He said that no matter what we showed him…every time! I was tempted to propose a pink plane with flowers and frolicking cherubs, but I knew I’d get the same reply so I just dropped it. Sharon and I finally decided on what we liked and got ready to kick butt.
Work began with a vengeance. As it so happened, Cathy Seybert, Sharon’s sister from Nashville, Tennessee, was staying with us for a week while her husband was off turkey hunting in the wilds of northern Missouri, so we dragooned her into helping with the transformation. (This happens to her a lot. I’m surprised she still wants to visit us.)
In just one afternoon, Sharon and her sister had the fuselage painted. It looked swell, and the next day they started on the tail surfaces and wings. We used Glidden Evermore High-Gloss Exterior Latex house paint for everything—on sale at Home Depot for $20 per gallon.
Sharon starts on the cockpit coaming. The padding is hot water pipe insulation covered with marine seat-cover material.
Final Details
While the painting was going on, I designed the decals. Cleveland was coming in after work to install the new engine. He pulled the original engine and mounted a Valley Engineering “Big Bad Twin,” a 48-horsepower four-stroke, the same engine used on Sharon’s Airdrome Aeroplanes Morane-Saulnier Parasol replica that “Bullwhip” Baslee designed for her. It’s also the same engine we have on our Kolb Twinstar MK-II.
I ran into a snag on the decals when we started talking about the big roundels on the wings. The prices were way beyond reason. The wing roundels would have to be hand-painted with foam brushes and rollers; spraying was not an option.

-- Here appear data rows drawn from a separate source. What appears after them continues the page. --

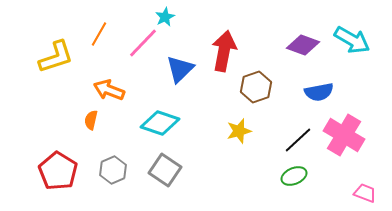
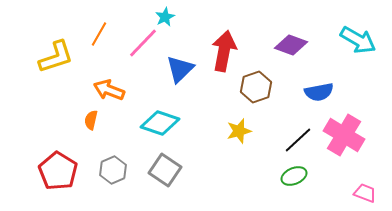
cyan arrow: moved 6 px right
purple diamond: moved 12 px left
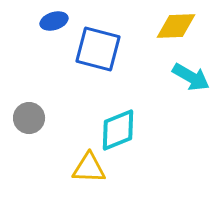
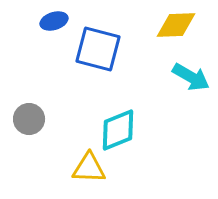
yellow diamond: moved 1 px up
gray circle: moved 1 px down
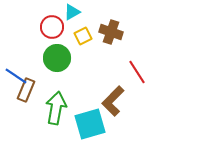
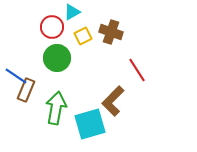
red line: moved 2 px up
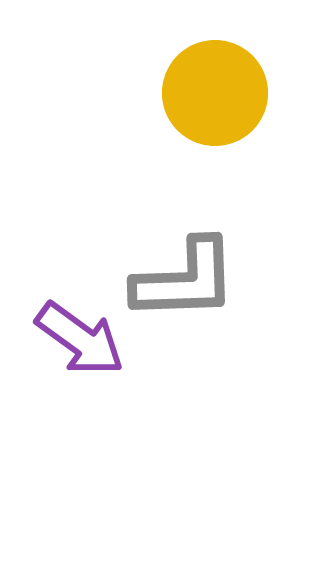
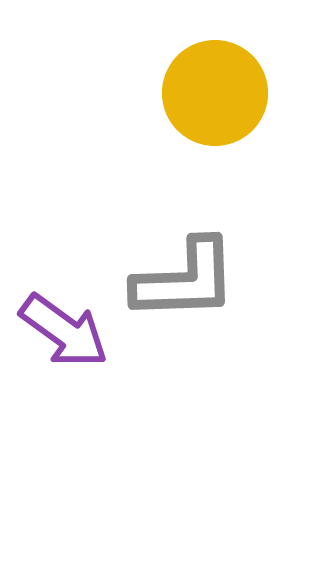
purple arrow: moved 16 px left, 8 px up
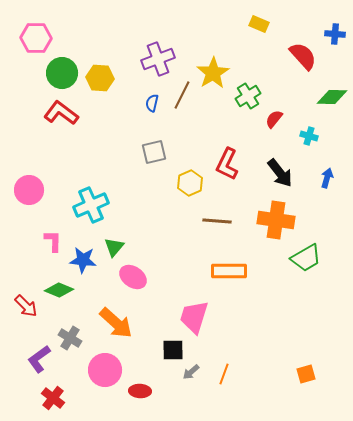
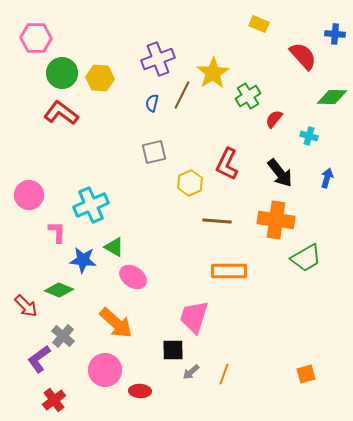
pink circle at (29, 190): moved 5 px down
pink L-shape at (53, 241): moved 4 px right, 9 px up
green triangle at (114, 247): rotated 40 degrees counterclockwise
gray cross at (70, 338): moved 7 px left, 2 px up; rotated 10 degrees clockwise
red cross at (53, 398): moved 1 px right, 2 px down; rotated 15 degrees clockwise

Sharon, bless her heart, spent some real quality time lying on her back on the hangar’s gravel floor painting the roundels on the underside of the lower wings, while I installed the decals. Every so often a glob of paint would drip from the roller or brush and land on her face, or worse yet, in her eye. Cleveland and I learned some new words we’d never heard before.
When the plane was finally done it was a thing of beauty. The engine was all checked out and the registration came back the day after we’d finished all the painting and decals.
The finished thing of beauty. Cleveland and Sharon stand together by the ready-to-inspect Mariner.
The Challenge
The paperwork now completed, we put in a call to the Kansas City FSDO to arrange for the final inspection. We asked for our favorite inspector, Ernie Jarvis, an Air Force veteran who flies a beautiful Cessna 170B. He likes airplanes and messing around with Experimentals, too.
Another reason Jarvis is our inspector of choice is he’s one nit-picky, suspicious, beady-eyed son of a gun when it comes to inspecting our planes. That’s exactly what we want: A fresh set of experienced eyes looking over all our work is an added safety factor.
Everyone in The Dawn Patrol had been involved in the project in one way or another so we all went over that plane one last time with a fine-tooth comb. It was ready!
Now I know I shouldn’t have done this, but the day before the inspection I just had to stir the pot. I sent Jarvis this email at his office to prime the pump for the inspection. I also sent a copy to Cleveland.
Dear Mr. Beady-Eyes:
We are waiting for you tomorrow. The 1918 Curtiss “Seagull” Model L.G.F. is ready!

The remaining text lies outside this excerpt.